Smart people tell us that the universe is about 14 billion years old and around 46 billion light years across and getting bigger at an ever increasing rate. How many miles is 46 billion light years across? Light travels about 5.87 TRILLION miles a year. Punch that into your calculator and multiply by 46 billion and you’ll get this: 2.70231100992E23 The E means that the numbers prior are to be multiplied by 10 to the 23rd power. Theologian Peter Enns (whose blog inspired this sermon), says that this number is what God laughing at us looks like. Of course maybe you’re thinking, how can a 14 billion year old universe be 46 billion light years wide? Do the math and either the universe is 14 billion light years wide or it’s 46 billion years old. Light can’t move faster than light. But this is not simple math. The width of the universe is due to the expansion of its objects away from each other. Relatively speaking, some of this expansion occurs faster than light. How is this possible? Let’s say you drive a car that tops out at 100mph. Drive away from another car also doing 100mph in the opposite direction then, relatively speaking, your car is now topping out at 200mph.

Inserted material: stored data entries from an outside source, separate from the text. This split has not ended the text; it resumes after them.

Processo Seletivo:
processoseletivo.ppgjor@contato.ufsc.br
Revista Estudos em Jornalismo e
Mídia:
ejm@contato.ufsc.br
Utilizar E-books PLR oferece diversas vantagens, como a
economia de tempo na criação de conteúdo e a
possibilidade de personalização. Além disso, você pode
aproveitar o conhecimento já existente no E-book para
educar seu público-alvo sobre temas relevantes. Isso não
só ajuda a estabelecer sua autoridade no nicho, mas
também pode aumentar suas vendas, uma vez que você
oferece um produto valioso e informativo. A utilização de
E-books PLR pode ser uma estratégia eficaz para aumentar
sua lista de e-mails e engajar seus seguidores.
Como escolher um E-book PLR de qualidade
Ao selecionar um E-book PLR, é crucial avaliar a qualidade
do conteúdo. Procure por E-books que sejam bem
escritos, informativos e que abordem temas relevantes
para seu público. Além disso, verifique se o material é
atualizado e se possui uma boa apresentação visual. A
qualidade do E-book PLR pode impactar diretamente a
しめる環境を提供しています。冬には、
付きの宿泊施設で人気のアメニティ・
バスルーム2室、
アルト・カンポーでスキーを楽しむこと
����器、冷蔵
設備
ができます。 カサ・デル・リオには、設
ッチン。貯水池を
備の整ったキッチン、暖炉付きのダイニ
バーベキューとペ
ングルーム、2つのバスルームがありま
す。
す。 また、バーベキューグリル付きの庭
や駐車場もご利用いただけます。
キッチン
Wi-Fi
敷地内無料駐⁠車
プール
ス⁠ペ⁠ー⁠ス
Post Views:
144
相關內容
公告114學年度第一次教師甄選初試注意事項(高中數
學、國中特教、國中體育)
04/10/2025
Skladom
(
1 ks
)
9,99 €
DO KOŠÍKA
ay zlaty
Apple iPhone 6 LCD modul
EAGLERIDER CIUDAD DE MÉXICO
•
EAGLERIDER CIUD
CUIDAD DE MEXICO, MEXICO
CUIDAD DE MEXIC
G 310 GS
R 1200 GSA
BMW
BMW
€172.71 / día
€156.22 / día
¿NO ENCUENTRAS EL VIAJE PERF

But that’s only part of it. Not only are galactic bodies speeding away from each other faster than light, but the “empty” space in between them is expanding too. As a younger Mister Scott remarked in the “Star Trek” reboot we watched on TV last night: “It never occurred to me to think of space as the thing that was moving.” Oh, and should also know that 46 billion light years wide is only the size of the observable universe. This is all we can see due to its age and the time it takes light to reach our instruments. The entire universe is estimated to be 10 to the 23 power bigger.
Though let’s not pretend I have any idea what I’m talking about. Astronomy and optical physics are way above my pay grade. Still, even for physicists, to comprehend light means leaving room for mystery. Light is as unfathomable as the good Lord himself. What kind of a God is this, who is capable of the sorts of things the universe displays? How can we ever imagine to know him, to speak for him, or to imagine his thoughts or his ways as our own? Who do we think we are? And yet I stand before you this morning and boldly assert that this same God who dwells in an unapproachable light that renders my calculator incomprehensible, nevertheless willingly and lovingly (and quite literally) makes time to approach me and you, to know me and you, and to love me and you so much as to suffer and die for me and for you. Which when you pause and think about it, can leave you a little speechless.